- [Exercise goal]:
Repeat the records word for word, excluding any picture.
:: Supplied records
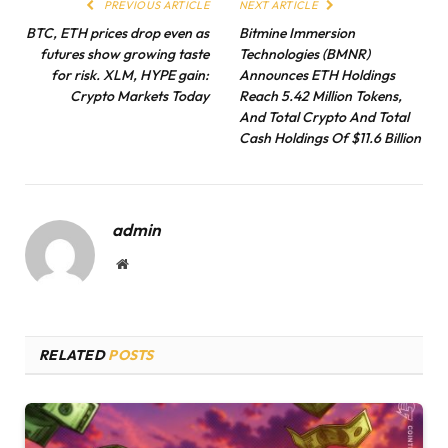
PREVIOUS ARTICLE
NEXT ARTICLE
BTC, ETH prices drop even as
Bitmine Immersion
futures show growing taste
Technologies (BMNR)
for risk. XLM, HYPE gain:
Announces ETH Holdings
Crypto Markets Today
Reach 5.42 Million Tokens,
And Total Crypto And Total
Cash Holdings Of $11.6 Billion
admin
Website
RELATED
POSTS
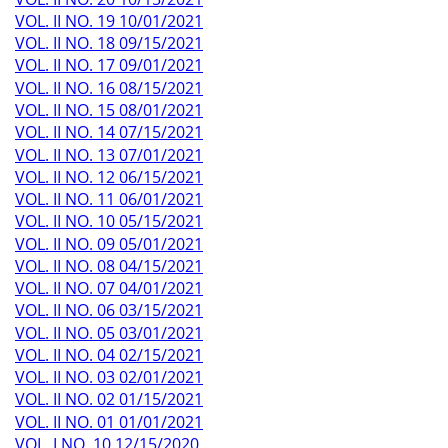
VOL. II NO. 19 10/01/2021
VOL. II NO. 18 09/15/2021
VOL. II NO. 17 09/01/2021
VOL. II NO. 16 08/15/2021
VOL. II NO. 15 08/01/2021
VOL. II NO. 14 07/15/2021
VOL. II NO. 13 07/01/2021
VOL. II NO. 12 06/15/2021
VOL. II NO. 11 06/01/2021
VOL. II NO. 10 05/15/2021
VOL. II NO. 09 05/01/2021
VOL. II NO. 08 04/15/2021
VOL. II NO. 07 04/01/2021
VOL. II NO. 06 03/15/2021
VOL. II NO. 05 03/01/2021
VOL. II NO. 04 02/15/2021
VOL. II NO. 03 02/01/2021
VOL. II NO. 02 01/15/2021
VOL. II NO. 01 01/01/2021
VOL. I NO. 10 12/15/2020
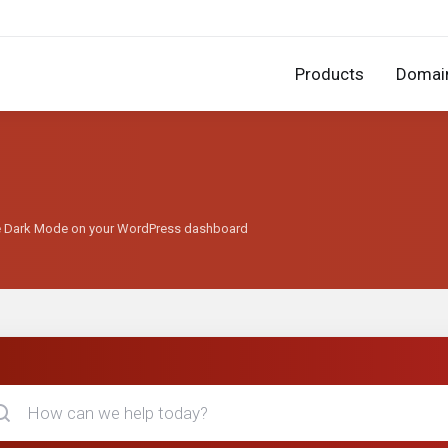
Products
Domai
se Dark Mode on your WordPress dashboard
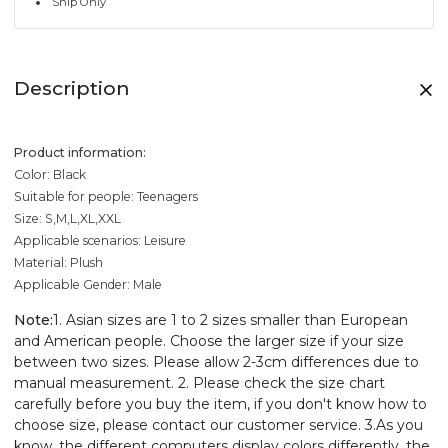
Ship Only
Description
Product information:
Color: Black
Suitable for people: Teenagers
Size: S,M,L,XL,XXL
Applicable scenarios: Leisure
Material: Plush
Applicable Gender: Male
Note:
1. Asian sizes are 1 to 2 sizes smaller than European
and American people. Choose the larger size if your size
between two sizes. Please allow 2-3cm differences due to
manual measurement. 2. Please check the size chart
carefully before you buy the item, if you don't know how to
choose size, please contact our customer service. 3.As you
know, the different computers display colors differently, the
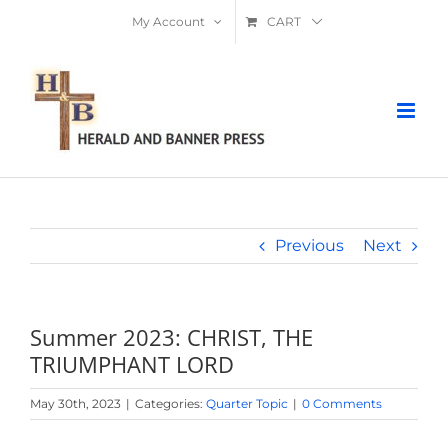
Skip
My Account
CART
to
content
Previous
Next
Summer 2023: CHRIST, THE
TRIUMPHANT LORD
May 30th, 2023
|
Categories:
Quarter Topic
|
0 Comments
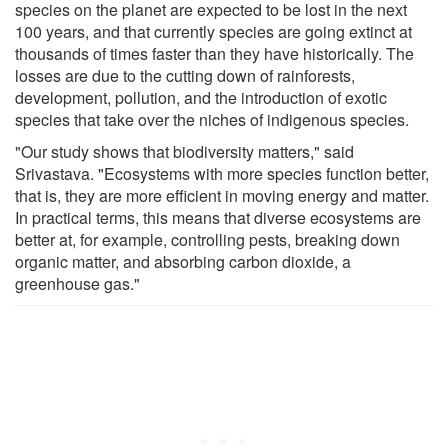
species on the planet are expected to be lost in the next
100 years, and that currently species are going extinct at
thousands of times faster than they have historically. The
losses are due to the cutting down of rainforests,
development, pollution, and the introduction of exotic
species that take over the niches of indigenous species.
"Our study shows that biodiversity matters," said
Srivastava. "Ecosystems with more species function better,
that is, they are more efficient in moving energy and matter.
In practical terms, this means that diverse ecosystems are
better at, for example, controlling pests, breaking down
organic matter, and absorbing carbon dioxide, a
greenhouse gas."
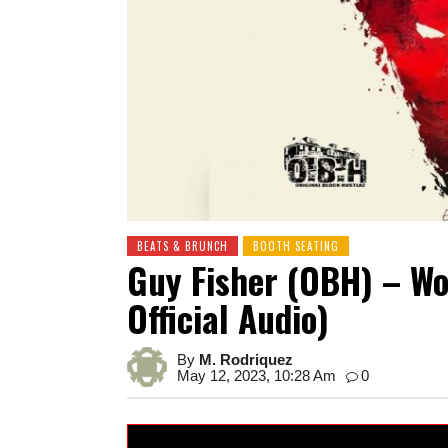
BEATS & BRUNCH
BOOTH SEATING
Guy Fisher (OBH) – Wo
Official Audio)
By
M. Rodriquez
May 12, 2023, 10:28 Am
0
::::
- [Completed task]:
PREVIOUS ARTICLE
NEXT ARTICLE
BTC, ETH prices drop even as
Bitmine Immersion
futures show growing taste
Technologies (BMNR)
for risk. XLM, HYPE gain:
Announces ETH Holdings
Crypto Markets Today
Reach 5.42 Million Tokens,
And Total Crypto And Total
Cash Holdings Of $11.6 Billion
admin
Website
RELATED
POSTS
VOL. II NO. 19 10/01/2021
VOL. II NO. 18 09/15/2021
VOL. II NO. 17 09/01/2021
VOL. II NO. 16 08/15/2021
VOL. II NO. 15 08/01/2021
VOL. II NO. 14 07/15/2021
VOL. II NO. 13 07/01/2021
VOL. II NO. 12 06/15/2021
VOL. II NO. 11 06/01/2021
VOL. II NO. 10 05/15/2021
VOL. II NO. 09 05/01/2021
VOL. II NO. 08 04/15/2021
VOL. II NO. 07 04/01/2021
VOL. II NO. 06 03/15/2021
VOL. II NO. 05 03/01/2021
VOL. II NO. 04 02/15/2021
VOL. II NO. 03 02/01/2021
VOL. II NO. 02 01/15/2021
VOL. II NO. 01 01/01/2021
VOL. I NO. 10 12/15/2020
Products
Domai
se Dark Mode on your WordPress dashboard
Ship Only
Description
Product information:
Color: Black
Suitable for people: Teenagers
Size: S,M,L,XL,XXL
Applicable scenarios: Leisure
Material: Plush
Applicable Gender: Male
Note:
1. Asian sizes are 1 to 2 sizes smaller than European
and American people. Choose the larger size if your size
between two sizes. Please allow 2-3cm differences due to
manual measurement. 2. Please check the size chart
carefully before you buy the item, if you don't know how to
choose size, please contact our customer service. 3.As you
know, the different computers display colors differently, the
Skip
My Account
CART
to
content
Previous
Next
Summer 2023: CHRIST, THE
TRIUMPHANT LORD
May 30th, 2023
|
Categories:
Quarter Topic
|
0 Comments
species on the planet are expected to be lost in the next
100 years, and that currently species are going extinct at
thousands of times faster than they have historically. The
losses are due to the cutting down of rainforests,
development, pollution, and the introduction of exotic
species that take over the niches of indigenous species.
"Our study shows that biodiversity matters," said
Srivastava. "Ecosystems with more species function better,
that is, they are more efficient in moving energy and matter.
In practical terms, this means that diverse ecosystems are
better at, for example, controlling pests, breaking down
organic matter, and absorbing carbon dioxide, a
greenhouse gas."
BEATS & BRUNCH
BOOTH SEATING
Guy Fisher (OBH) – Wo
Official Audio)
By
M. Rodriquez
May 12, 2023, 10:28 Am
0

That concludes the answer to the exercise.